Les États membres de l'UE sont convenus mardi de relâcher certaines exigences environnementales de la politique agricole commune (PAC), dans une nouvelle tentative de calmer des mois de manifestations paysannes. Il s'agit notamment de satisfaire aux conditions nécessaires pour pouvoir bénéficier des subventions agricoles européennes.
Mardi, Bruxelles a été confrontée pour la troisième fois en deux mois à des agriculteurs manifestant avec plusieurs centaines de tracteurs, provoquant une nouvelle fois un chaos sur la circulation. La police a déclaré avoir utilisé du gaz lacrymogène et des canons à eau contre des agriculteurs qui les attaquaient avec des œufs et des cocktails Molotov. Plusieurs blessés ont été signalés.
L'assouplissement des règles a été approuvé par une commission spéciale des ministres de l'Agriculture, sans modification. Les ministres espèrent qu'un traitement accéléré permettra une entrée en vigueur de ce relâchement dès cette année. La commission de l'Agriculture du Parlement européen souhaite également appliquer cette procédure accélérée, mais un vote en séance plénière est encore nécessaire. Cela pourrait se faire lors de la semaine du 22 avril, lors de la dernière session plénière complète de ce Parlement européen.
En réalité, avec l'assouplissement proposé, quatre restrictions environnementales établies en 2022 dans le secteur agricole seront à nouveau suspendues, telles que les jachères obligatoires et la rotation des cultures. En raison de la guerre russe contre l’Ukraine, ces restrictions avaient déjà été temporairement suspendues en 2023 et 2024. Pour les supprimer complètement de la politique agricole commune, une procédure juridique importante doit être menée à bien. On s’attend donc à ce que ce traitement soit laissé au nouveau Parlement européen (après juin 2024) et à la nouvelle Commission européenne (à compter de 2025).
Le vice-Premier ministre belge David Clarinval a déclaré que la révision vise à réduire la lourdeur administrative et à offrir plus de flexibilité aux agriculteurs tout en « maintenant un niveau élevé d'ambition environnementale ». Cette affirmation a été rejetée par des groupes environnementaux qui considèrent l’abandon des règles du Green Deal comme un grand recul.
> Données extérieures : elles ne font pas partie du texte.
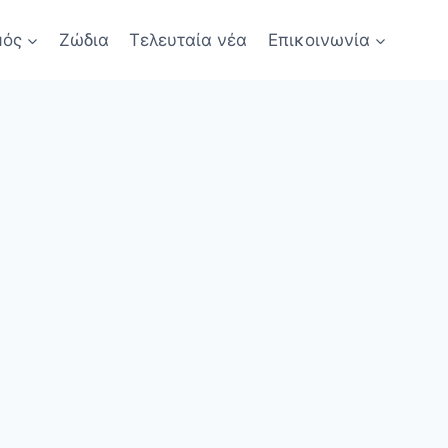
μός
Ζώδια
Τελευταία νέα
Επικοινωνία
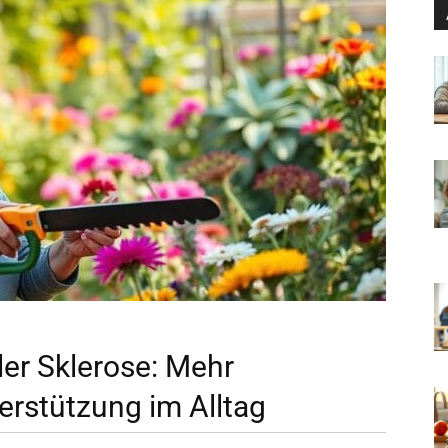
ler Sklerose: Mehr
erstützung im Alltag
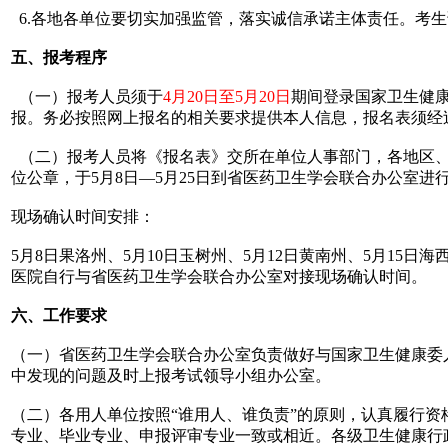
6.各地各单位要切实加强监管，落实诚信承诺主体责任。考
五、报考程序
（一）报考人员须于
4月20日至5月20日
期间登录国家卫生健康委人
报。务必按照网上报名的相关要求提供本人信息，报名表须经
（二）报考人员将《报名表》交所在单位人事部门，各地区、
位公章，于5月8日—5月25日到省医药卫生学会联合办公室
现场确认时间安排：
5月8日果洛州、5月10日玉树州、5月12日黄南州、5月15日
医院自行与省医药卫生学会联合办公室对接现场确认时间。
六、工作要求
（一）省医药卫生学会联合办公室负责做好与国家卫生健康委
中发现的问题及时上报考试领导小组办公室。
（二）各用人单位按照“谁用人、谁负责”的原则，认真履行
专业、毕业专业、申报评审专业一致或相近。各级卫生健康行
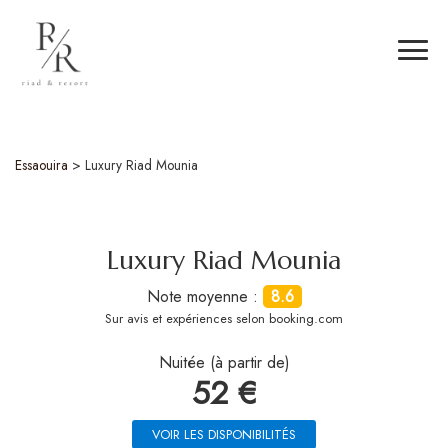
Essaouira
>
Luxury Riad Mounia
Luxury Riad Mounia
Note moyenne :
8.6
Sur
avis et expériences selon booking.com
Nuitée (à partir de)
52 €
VOIR LES DISPONIBILITÉS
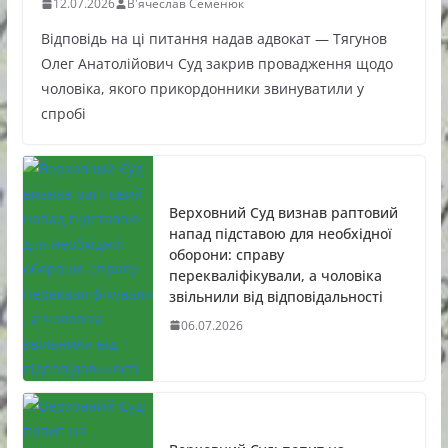
12.07.2026
В'ячеслав Семенюк
Відповідь на ці питання надав адвокат — Тягунов
Олег Анатолійович Суд закрив провадження щодо
чоловіка, якого прикордонники звинуватили у
спробі
Верховний Суд визнав раптовий
напад підставою для необхідної
оборони: справу
перекваліфікували, а чоловіка
звільнили від відповідальності
06.07.2026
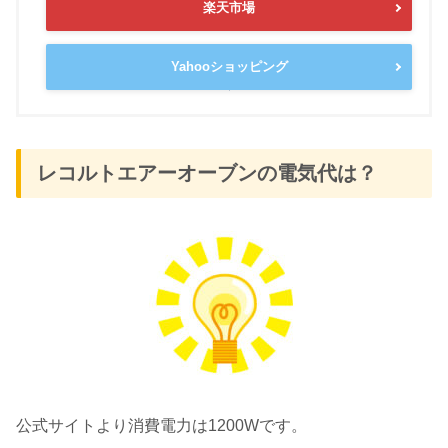
楽天市場
Yahooショッピング
レコルトエアーオーブンの電気代は？
公式サイトより消費電力は1200Wです。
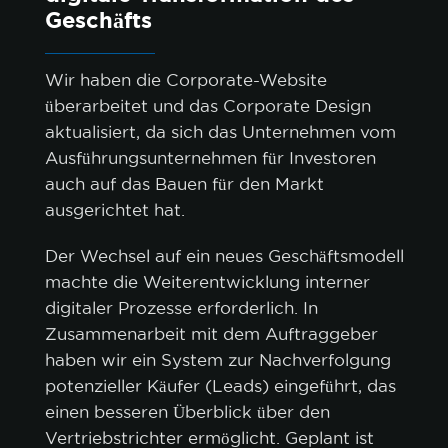
Geschäfts
Wir haben die Corporate-Website
überarbeitet und das Corporate Design
aktualisiert, da sich das Unternehmen vom
Ausführungsunternehmen für Investoren
auch auf das Bauen für den Markt
ausgerichtet hat.
Der Wechsel auf ein neues Geschäftsmodell
machte die Weiterentwicklung interner
digitaler Prozesse erforderlich. In
Zusammenarbeit mit dem Auftraggeber
haben wir ein System zur Nachverfolgung
potenzieller Käufer (Leads) eingeführt, das
einen besseren Überblick über den
Vertriebstrichter ermöglicht. Geplant ist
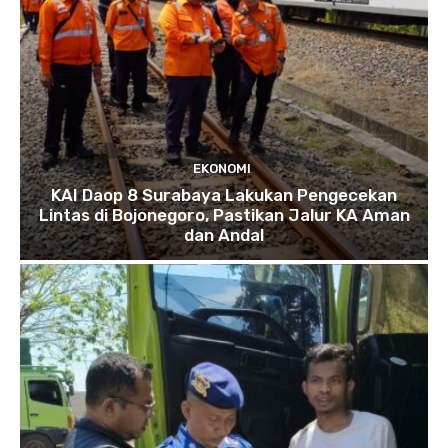
EKONOMI
KAI Daop 8 Surabaya Lakukan Pengecekan
Lintas di Bojonegoro, Pastikan Jalur KA Aman
dan Andal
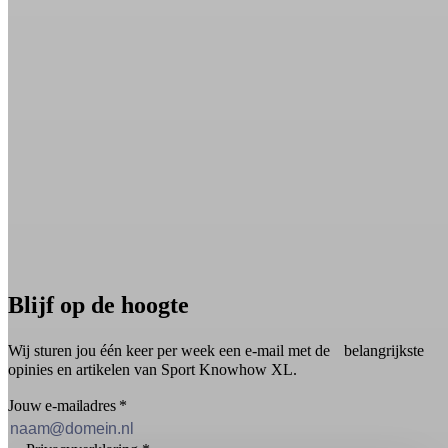
Blijf op de hoogte
Wij sturen jou één keer per week een e-mail met de belangrijkste
opinies en artikelen van Sport Knowhow XL.
Jouw e-mailadres
*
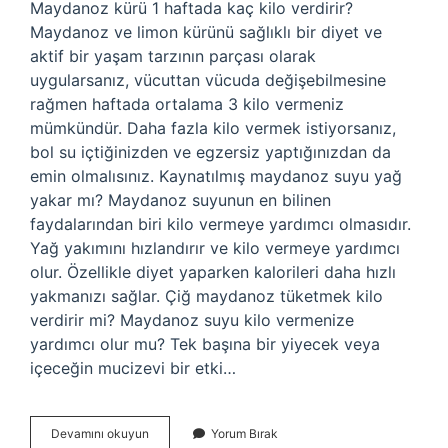
Maydanoz kürü 1 haftada kaç kilo verdirir?
Maydanoz ve limon kürünü sağlıklı bir diyet ve
aktif bir yaşam tarzının parçası olarak
uygularsanız, vücuttan vücuda değişebilmesine
rağmen haftada ortalama 3 kilo vermeniz
mümkündür. Daha fazla kilo vermek istiyorsanız,
bol su içtiğinizden ve egzersiz yaptığınızdan da
emin olmalısınız. Kaynatılmış maydanoz suyu yağ
yakar mı? Maydanoz suyunun en bilinen
faydalarından biri kilo vermeye yardımcı olmasıdır.
Yağ yakımını hızlandırır ve kilo vermeye yardımcı
olur. Özellikle diyet yaparken kalorileri daha hızlı
yakmanızı sağlar. Çiğ maydanoz tüketmek kilo
verdirir mi? Maydanoz suyu kilo vermenize
yardımcı olur mu? Tek başına bir yiyecek veya
içeceğin mucizevi bir etki…
Maydanoz
Devamını okuyun
Yorum Bırak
Le ministre français de l'Agriculture, Marc Fresneau, a salué cette mesure comme une avancée « dans la bonne direction ». Quant à la puissante association européenne des agriculteurs Copa-Cogeca, elle a déclaré que l'approbation par les États membres envoie un « signal positif » et appelle les législateurs de l'UE à suivre cet exemple.
Le ministre allemand de l'Agriculture, Cem Özdemir, a affirmé que ces changements représentent un pas en arrière – vers l'époque où l'UE ne faisait pas de la protection de l'environnement une priorité. « Nous n'obtiendrons pas de meilleurs résultats en appliquant de vieilles recettes », a averti Özdemir.